Prompt: Repeat all of the data word for word so that only the pictures are missing from the copy.

-- Material for this exercise follows --

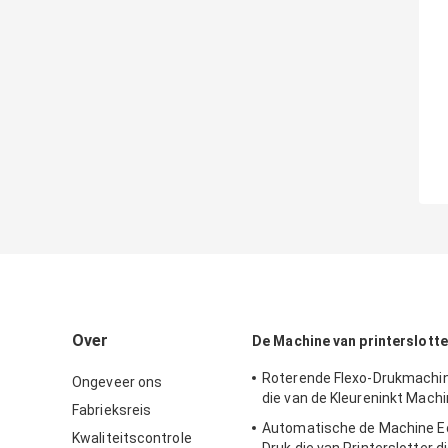
Over
De Machine van printerslotte
Roterende Flexo-Drukmachin
Ongeveer ons
die van de Kleureninkt Machi
Fabrieksreis
Automatische de Machine 
Kwaliteitscontrole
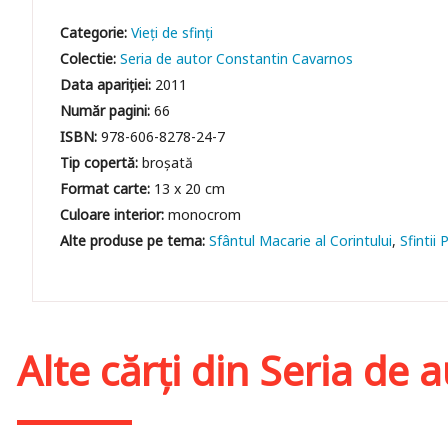
Categorie:
Vieți de sfinți
Colectie:
Seria de autor Constantin Cavarnos
Data apariției:
2011
Număr pagini:
66
ISBN:
978-606-8278-24-7
Tip copertă:
broșată
Format carte:
13 x 20 cm
Culoare interior:
monocrom
Sfântul Macarie al Corintului
Sfintii 
Alte cărți din
Seria de 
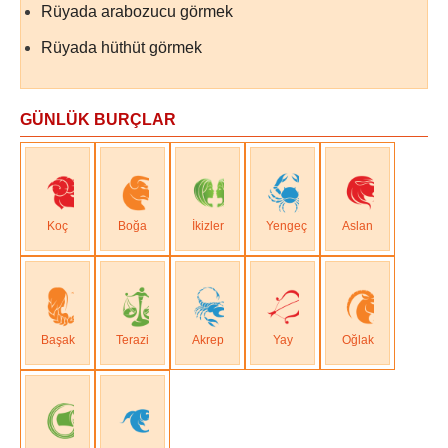
Rüyada arabozucu görmek
Rüyada hüthüt görmek
GÜNLÜK BURÇLAR
Koç
Boğa
İkizler
Yengeç
Aslan
Başak
Terazi
Akrep
Yay
Oğlak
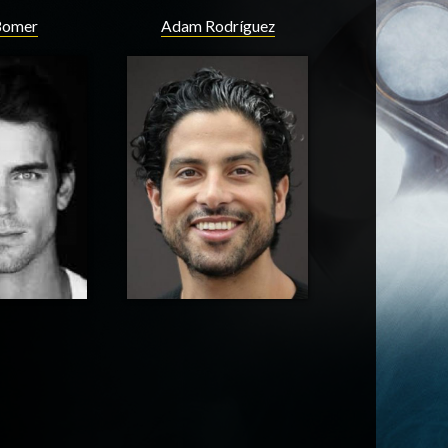
Bomer
Adam Rodríguez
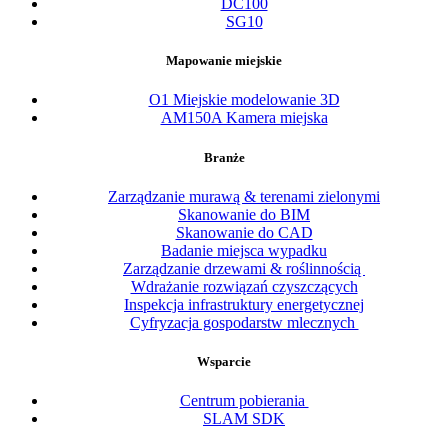
DC100
SG10
Mapowanie miejskie
O1 Miejskie modelowanie 3D
AM150A Kamera miejska
Branże
Zarządzanie murawą & terenami zielonymi
Skanowanie do BIM
Skanowanie do CAD
Badanie miejsca wypadku
Zarządzanie drzewami & roślinnością
Wdrażanie rozwiązań czyszczących
Inspekcja infrastruktury energetycznej
Cyfryzacja gospodarstw mlecznych
Wsparcie
Centrum pobierania
SLAM SDK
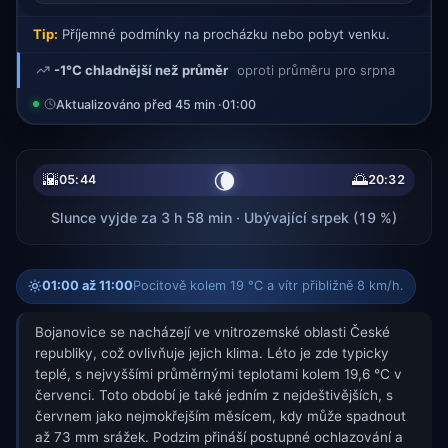
Tip:
Příjemné podmínky na procházku nebo pobyt venku.
-1°C chladnější než průměr
oproti průměru pro srpna
Aktualizováno před 45 min ·
01:00
🌘
🌇
🌅
05:44
20:32
Slunce vyjde za 3 h 58 min · Ubývající srpek (19 %)
01:00 až 11:00
Pocitově kolem 19 °C a vítr přibližně 8 km/h.
Bojanovice se nacházejí ve vnitrozemské oblasti České
republiky, což ovlivňuje jejich klima. Léto je zde typicky
teplé, s nejvyššími průměrnými teplotami kolem 19,6 °C v
červenci. Toto období je také jedním z nejdeštivějších, s
červnem jako nejmokřejším měsícem, kdy může spadnout
až 73 mm srážek. Podzim přináší postupné ochlazování a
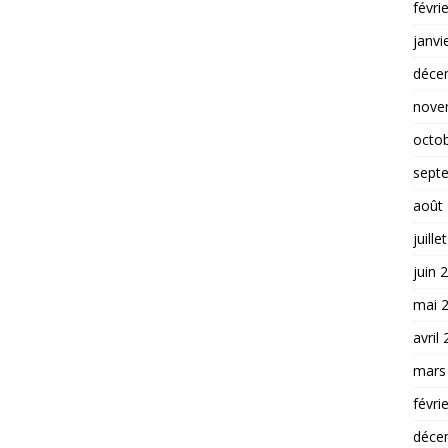
févri
janvi
déce
nove
octo
sept
août
juille
juin 
mai 
avril
mars
févri
déce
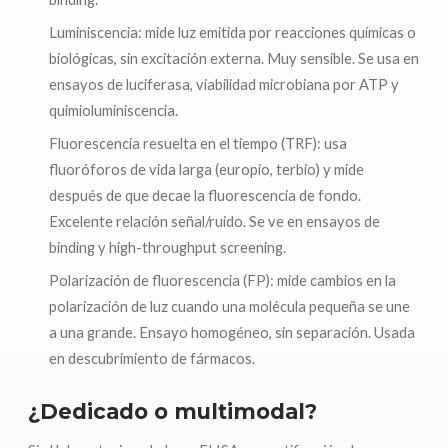
Luminiscencia: mide luz emitida por reacciones químicas o
biológicas, sin excitación externa. Muy sensible. Se usa en
ensayos de luciferasa, viabilidad microbiana por ATP y
quimioluminiscencia.
Fluorescencia resuelta en el tiempo (TRF): usa
fluoróforos de vida larga (europio, terbio) y mide
después de que decae la fluorescencia de fondo.
Excelente relación señal/ruido. Se ve en ensayos de
binding y high-throughput screening.
Polarización de fluorescencia (FP): mide cambios en la
polarización de luz cuando una molécula pequeña se une
a una grande. Ensayo homogéneo, sin separación. Usada
en descubrimiento de fármacos.
¿Dedicado o multimodal?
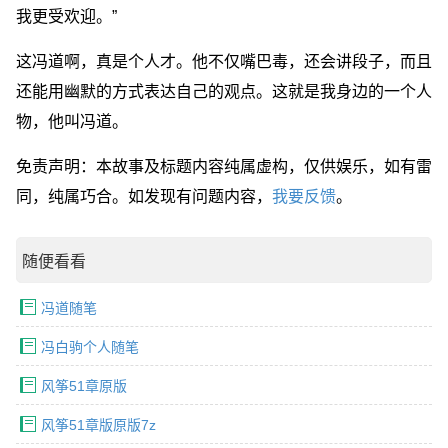
我更受欢迎。”
这冯道啊，真是个人才。他不仅嘴巴毒，还会讲段子，而且
还能用幽默的方式表达自己的观点。这就是我身边的一个人
物，他叫冯道。
免责声明：本故事及标题内容纯属虚构，仅供娱乐，如有雷
同，纯属巧合。如发现有问题内容，
我要反馈
。
随便看看
冯道随笔
冯白驹个人随笔
风筝51章原版
风筝51章版原版7z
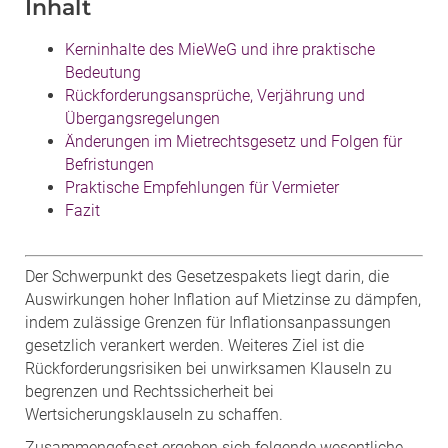
Inhalt
Kerninhalte des MieWeG und ihre praktische
Bedeutung
Rückforderungsansprüche, Verjährung und
Übergangsregelungen
Änderungen im Mietrechtsgesetz und Folgen für
Befristungen
Praktische Empfehlungen für Vermieter
Fazit
Der Schwerpunkt des Gesetzespakets liegt darin, die
Auswirkungen hoher Inflation auf Mietzinse zu dämpfen,
indem zulässige Grenzen für Inflationsanpassungen
gesetzlich verankert werden. Weiteres Ziel ist die
Rückforderungsrisiken bei unwirksamen Klauseln zu
begrenzen und Rechtssicherheit bei
Wertsicherungsklauseln zu schaffen.
Zusammengefasst ergeben sich folgende wesentliche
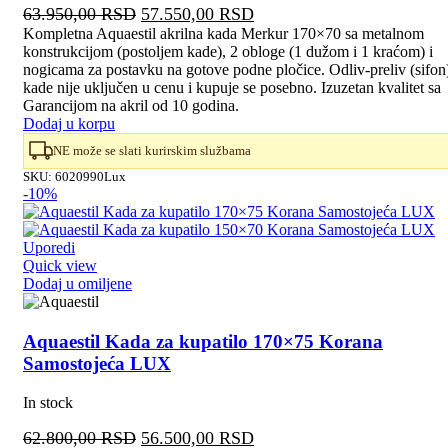
Originalna
Trenutna
63.950,00
RSD
57.550,00
RSD
cena
cena
Kompletna Aquaestil akrilna kada Merkur 170×70 sa metalnom
konstrukcijom (postoljem kade), 2 obloge (1 dužom i 1 kraćom) i
je
je:
nogicama za postavku na gotove podne pločice. Odliv-preliv (sifon
bila:
57.550,00 RSD.
kade nije uključen u cenu i kupuje se posebno. Izuzetan kvalitet sa
63.950,00 RSD.
Garancijom na akril od 10 godina.
Dodaj u korpu
NE može se slati kurirskim službama
SKU:
6020990Lux
-10%
Uporedi
Quick view
Dodaj u omiljene
Aquaestil Kada za kupatilo 170×75 Korana
Samostojeća LUX
In stock
Originalna
Trenutna
62.800,00
RSD
56.500,00
RSD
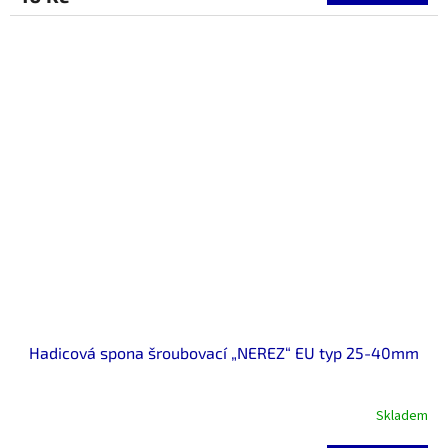
Hadicová spona šroubovací „NEREZ“ EU typ 25-40mm
Skladem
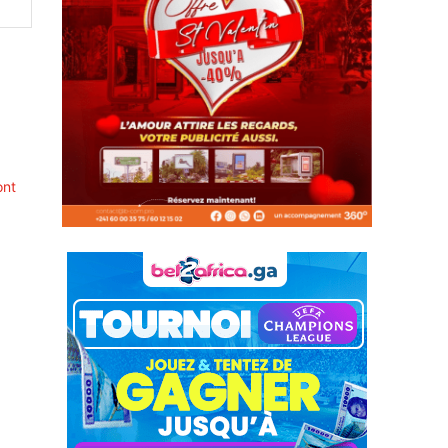
Site
:
ont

-- Material for this exercise concluded --

Solution for this exercise:
Over
De Machine van printerslotte
Roterende Flexo-Drukmachin
Ongeveer ons
die van de Kleureninkt Machi
Fabrieksreis
Automatische de Machine 
Kwaliteitscontrole
Categorie:
Vieți de sfinți
Colectie:
Seria de autor Constantin Cavarnos
Data apariției:
2011
Număr pagini:
66
ISBN:
978-606-8278-24-7
Tip copertă:
broșată
Format carte:
13 x 20 cm
Culoare interior:
monocrom
Sfântul Macarie al Corintului
Sfintii 
Alte cărți din
Seria de 
Rüyada arabozucu görmek
Rüyada hüthüt görmek
GÜNLÜK BURÇLAR
Koç
Boğa
İkizler
Yengeç
Aslan
Başak
Terazi
Akrep
Yay
Oğlak
Bomer
Adam Rodríguez
DC100
SG10
Mapowanie miejskie
O1 Miejskie modelowanie 3D
AM150A Kamera miejska
Branże
Zarządzanie murawą & terenami zielonymi
Skanowanie do BIM
Skanowanie do CAD
Badanie miejsca wypadku
Zarządzanie drzewami & roślinnością
Wdrażanie rozwiązań czyszczących
Inspekcja infrastruktury energetycznej
Cyfryzacja gospodarstw mlecznych
Wsparcie
Centrum pobierania
SLAM SDK
Tip:
Příjemné podmínky na procházku nebo pobyt venku.
-1°C chladnější než průměr
oproti průměru pro srpna
Aktualizováno před 45 min ·
01:00
🌘
🌇
🌅
05:44
20:32
Slunce vyjde za 3 h 58 min · Ubývající srpek (19 %)
01:00 až 11:00
Pocitově kolem 19 °C a vítr přibližně 8 km/h.
Bojanovice se nacházejí ve vnitrozemské oblasti České
republiky, což ovlivňuje jejich klima. Léto je zde typicky
teplé, s nejvyššími průměrnými teplotami kolem 19,6 °C v
červenci. Toto období je také jedním z nejdeštivějších, s
červnem jako nejmokřejším měsícem, kdy může spadnout
až 73 mm srážek. Podzim přináší postupné ochlazování a
févri
janvi
déce
nove
octo
sept
août
juille
juin 
mai 
avril
mars
févri
déce
Luminiscencia: mide luz emitida por reacciones químicas o
biológicas, sin excitación externa. Muy sensible. Se usa en
ensayos de luciferasa, viabilidad microbiana por ATP y
quimioluminiscencia.
Fluorescencia resuelta en el tiempo (TRF): usa
fluoróforos de vida larga (europio, terbio) y mide
después de que decae la fluorescencia de fondo.
Excelente relación señal/ruido. Se ve en ensayos de
binding y high-throughput screening.
Polarización de fluorescencia (FP): mide cambios en la
polarización de luz cuando una molécula pequeña se une
a una grande. Ensayo homogéneo, sin separación. Usada
en descubrimiento de fármacos.
¿Dedicado o multimodal?
我更受欢迎。”
这冯道啊，真是个人才。他不仅嘴巴毒，还会讲段子，而且
还能用幽默的方式表达自己的观点。这就是我身边的一个人
物，他叫冯道。
免责声明：本故事及标题内容纯属虚构，仅供娱乐，如有雷
同，纯属巧合。如发现有问题内容，
我要反馈
。
随便看看
冯道随笔
冯白驹个人随笔
风筝51章原版
风筝51章版原版7z
Inhalt
Kerninhalte des MieWeG und ihre praktische
Bedeutung
Rückforderungsansprüche, Verjährung und
Übergangsregelungen
Änderungen im Mietrechtsgesetz und Folgen für
Befristungen
Praktische Empfehlungen für Vermieter
Fazit
Der Schwerpunkt des Gesetzespakets liegt darin, die
Auswirkungen hoher Inflation auf Mietzinse zu dämpfen,
indem zulässige Grenzen für Inflationsanpassungen
gesetzlich verankert werden. Weiteres Ziel ist die
Rückforderungsrisiken bei unwirksamen Klauseln zu
begrenzen und Rechtssicherheit bei
Wertsicherungsklauseln zu schaffen.
Zusammengefasst ergeben sich folgende wesentliche
Originalna
Trenutna
63.950,00
RSD
57.550,00
RSD
cena
cena
Kompletna Aquaestil akrilna kada Merkur 170×70 sa metalnom
konstrukcijom (postoljem kade), 2 obloge (1 dužom i 1 kraćom) i
je
je:
nogicama za postavku na gotove podne pločice. Odliv-preliv (sifon
bila:
57.550,00 RSD.
kade nije uključen u cenu i kupuje se posebno. Izuzetan kvalitet sa
63.950,00 RSD.
Garancijom na akril od 10 godina.
Dodaj u korpu
NE može se slati kurirskim službama
SKU:
6020990Lux
-10%
Uporedi
Quick view
Dodaj u omiljene
Aquaestil Kada za kupatilo 170×75 Korana
Samostojeća LUX
In stock
Originalna
Trenutna
62.800,00
RSD
56.500,00
RSD
Hadicová spona šroubovací „NEREZ“ EU typ 25-40mm
Skladem
Site
:
ont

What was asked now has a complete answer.